* ACTIVITY *
Reproduce, character for character, the lines below from the first through the one with "Seit Monaten sorgen". Leave pictures out.

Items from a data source
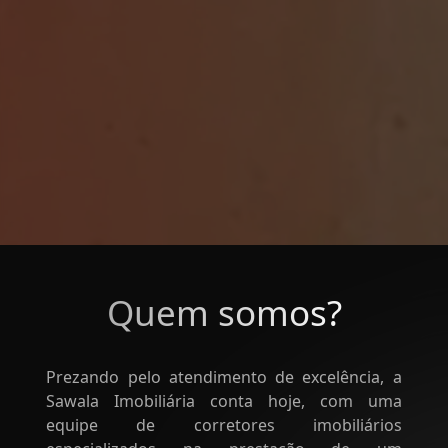
Quem somos?
Prezando pelo atendimento de excelência, a
Sawala Imobiliária conta hoje, com uma
equipe de corretores imobiliários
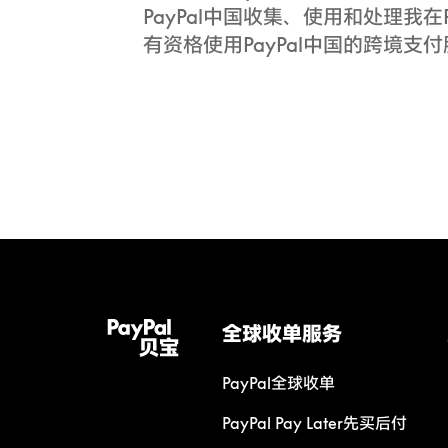
PayPal中国收集、使用和处理我在
有资格使用PayPal中国的跨境支付
全球收单服务
PayPal全球收单
PayPal Pay Later先买后付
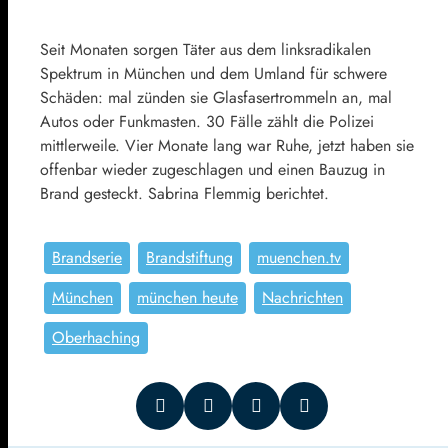
Seit Monaten sorgen Täter aus dem linksradikalen
Spektrum in München und dem Umland für schwere
Schäden: mal zünden sie Glasfasertrommeln an, mal
Autos oder Funkmasten. 30 Fälle zählt die Polizei
mittlerweile. Vier Monate lang war Ruhe, jetzt haben sie
offenbar wieder zugeschlagen und einen Bauzug in
Brand gesteckt. Sabrina Flemmig berichtet.
Brandserie
Brandstiftung
muenchen.tv
München
münchen heute
Nachrichten
Oberhaching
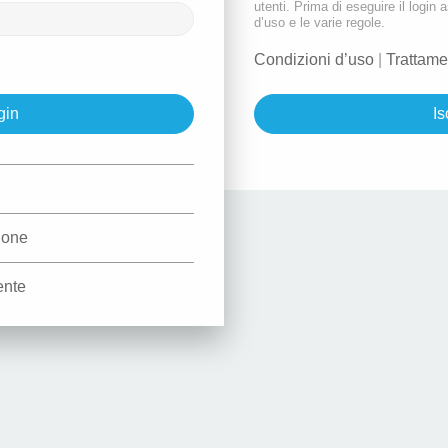
utenti. Prima di eseguire il login a
d’uso e le varie regole.
Condizioni d’uso
|
Trattame
Is
d
zione
ente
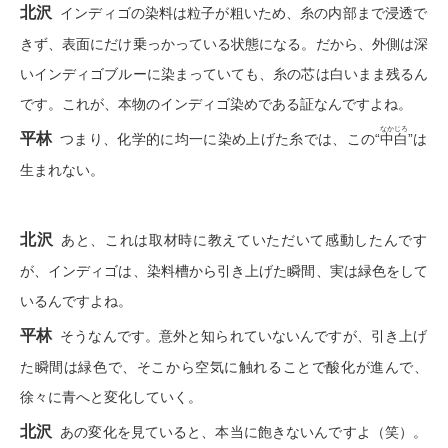
トレーナー／
北沢
インディゴの染料は粒子が粗いため、糸の内部まで浸透で
きず、表面にだけ乗っかっている状態になる。だから、外側は深
セーター
いインディゴブルーに染まっていても、糸の芯は白いまま残るん
です。これが、本物のインディゴ染めである証なんですよね。
彩倶楽部
カーディガン
なかじろ
平林
つまり、化学的に均一に染め上げた糸では、この“
中白
”
は
ブランド
生まれない。
ベスト
特集
スーツ
北沢
あと、これは取材時に教えていただいて感動したんです
が、インディゴは、染料槽から引き上げた瞬間、実は緑色をして
その他
いるんですよね。
平林
そうなんです。意外と知られていないんですが、引き上げ
ワンピース
た瞬間は緑色で、そこから空気に触れることで酸化が進んで、
徐々に青へと変化していく。
ワンピース
北沢
あの変化を見ていると、本当に飽きないんですよ（笑）。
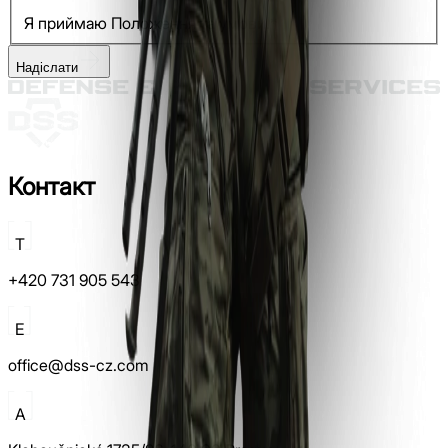
Я приймаю Положення та умови.*
Надіслати
Контакт
T
+420 731 905 543
E
office@dss-cz.com
A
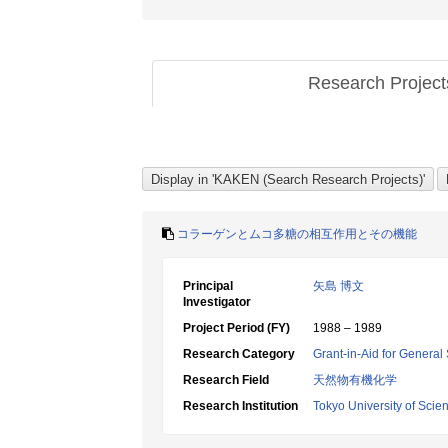
Research Projec
コラーゲンとムコ多糖の相互作用とその機能
Principal
矢島 博文
Investigator
Project Period (FY)
1988 – 1989
Research Category
Grant-in-Aid for General 
Research Field
天然物有機化学
Research Institution
Tokyo University of Scie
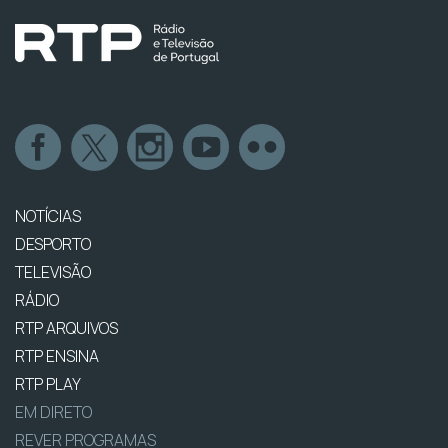
NOTÍCIAS
DESPORTO
TELEVISÃO
RÁDIO
RTP ARQUIVOS
RTP ENSINA
RTP PLAY
EM DIRETO
REVER PROGRAMAS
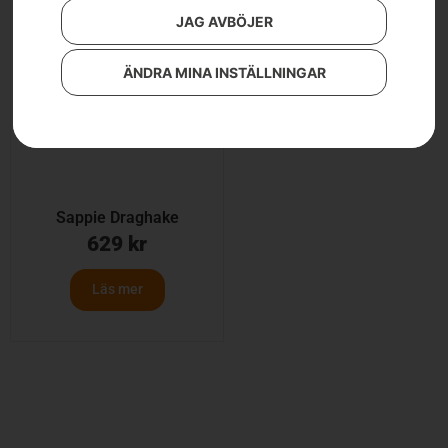
JAG AVBÖJER
ÄNDRA MINA INSTÄLLNINGAR
Sappie Draghake
629
kr
Läs mer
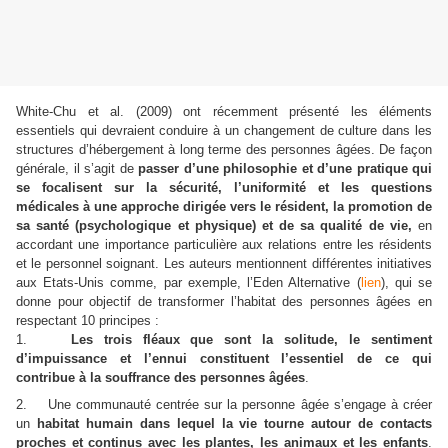
White-Chu et al. (2009) ont récemment présenté les éléments
essentiels qui devraient conduire à un changement de culture dans les
structures d’hébergement à long terme des personnes âgées. De façon
générale, il s’agit de
passer d’une philosophie et d’une pratique qui
se focalisent sur la sécurité, l’uniformité et les questions
médicales à une
approche dirigée vers le résident, la promotion de
sa santé (psychologique et physique) et de sa qualité de vie,
en
accordant une importance particulière aux relations entre les résidents
et le personnel soignant. Les auteurs mentionnent différentes initiatives
aux Etats-Unis comme, par exemple, l’Eden Alternative (
lien
),
qui se
donne pour objectif de transformer l’habitat des personnes âgées en
respectant 10 principes :
1.
Les trois fléaux que sont la solitude, le sentiment
d’impuissance et l’ennui constituent l’essentiel de ce qui
contribue à la souffrance des personnes âgées
.
2. Une communauté centrée sur la personne âgée s’engage à créer
un
habitat humain dans lequel la vie tourne autour de contacts
proches et continus avec les plantes, les animaux et les enfants
.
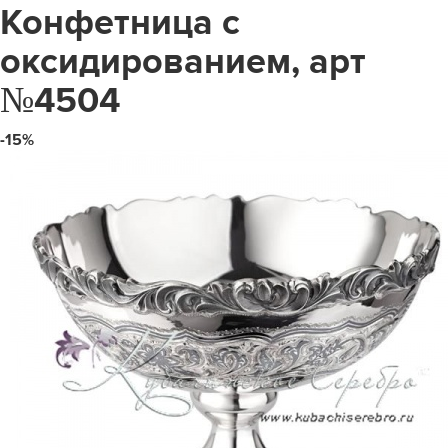
Конфетница с
оксидированием, арт
№4504
-15%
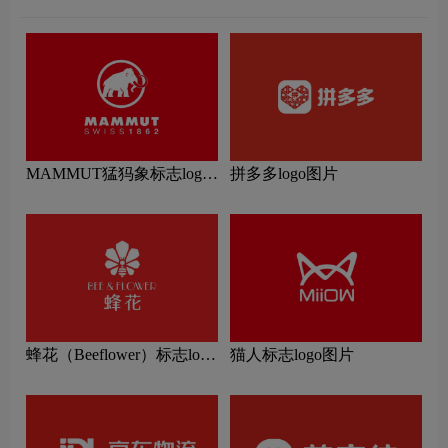
MAMMUT猛犸象标志logo
拼多多logo图片
图片
蜂花（Beeflower）标志logo
猫人标志logo图片
图片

* SOLVED PROBLEM *
Quem somos?
Prezando pelo atendimento de excelência, a
Sawala Imobiliária conta hoje, com uma
equipe de corretores imobiliários
PayPal中国收集、使用和处理我在
有资格使用PayPal中国的跨境支付
全球收单服务
PayPal全球收单
PayPal Pay Later先买后付
Seit Monaten sorgen Täter aus dem linksradikalen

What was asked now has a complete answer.